Justice Antonin Scalia died this weekend, and Senate Majority Leader Mitch McConnell has already declared that he wants the next president, not Obama, to appoint Scalia’s replacement. There is good reason to believe that he can make that happen.

The president may propose any legislation he wishes and nominate any candidate to the high court he wants. Whether his bill becomes law, and whether his nominee takes office, is not up to him.

Planned Paralysis

The US was designed to be this way. The founders feared an efficient government. They did not believe in the goodness of man… but in his corruption. They understood the need for government but wanted its authority to be limited.

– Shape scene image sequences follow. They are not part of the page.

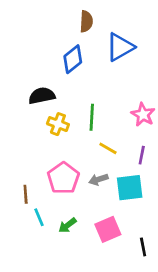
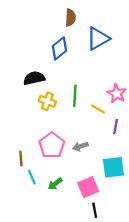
yellow line: (108, 148) -> (98, 109), moved
cyan square: (130, 188) -> (113, 167), moved
black line: (143, 247) -> (95, 210), moved

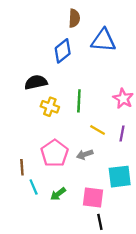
blue triangle: (98, 39) -> (103, 40), turned 35
yellow line: (98, 109) -> (98, 130), moved
pink square: (88, 187) -> (93, 197), turned 30

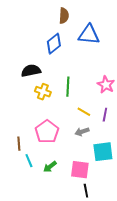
gray arrow: (85, 154) -> (82, 132), moved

When necessary, they wanted the government to act with general conviction among the people that something had to be done. Barring that condition, they expected gridlock.

It is interesting that Americans now regard the paralysis of government as pathological, and a government that gets things done as healthy.

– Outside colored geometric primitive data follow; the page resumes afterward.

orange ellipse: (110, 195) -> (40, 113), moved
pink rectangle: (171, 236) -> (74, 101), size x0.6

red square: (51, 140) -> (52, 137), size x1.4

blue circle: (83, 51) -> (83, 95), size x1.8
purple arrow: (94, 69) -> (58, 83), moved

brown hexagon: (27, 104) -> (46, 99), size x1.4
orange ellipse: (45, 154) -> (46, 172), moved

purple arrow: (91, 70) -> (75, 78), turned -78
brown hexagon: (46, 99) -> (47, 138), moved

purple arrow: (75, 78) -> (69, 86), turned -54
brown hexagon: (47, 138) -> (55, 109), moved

There is frequently discussion of government being run in a businesslike manner. This misses the obvious point: government is not a business. The purpose of business is to make money. The purpose of the American government is to contain the worst impulses of human beings by making the drafting of legislation as difficult as possible, without rendering it impossible.

Businesses want efficient decision making. The founders feared an efficient government. Government is designed to thwart rapid decision making, while business thrives on it. The founders valued business. They feared the government. So business methods and government methods aren’t even vaguely connected.

The President as Commander in Chief

The exception of course is in foreign policy. The founders understood that it was a dangerous world, and whatever system they developed for domestic governance, and whatever provisions they made for signing treaties and other formalities of the state, the need to go to war might arise suddenly. Therefore, they gave the president another post in government: commander in chief.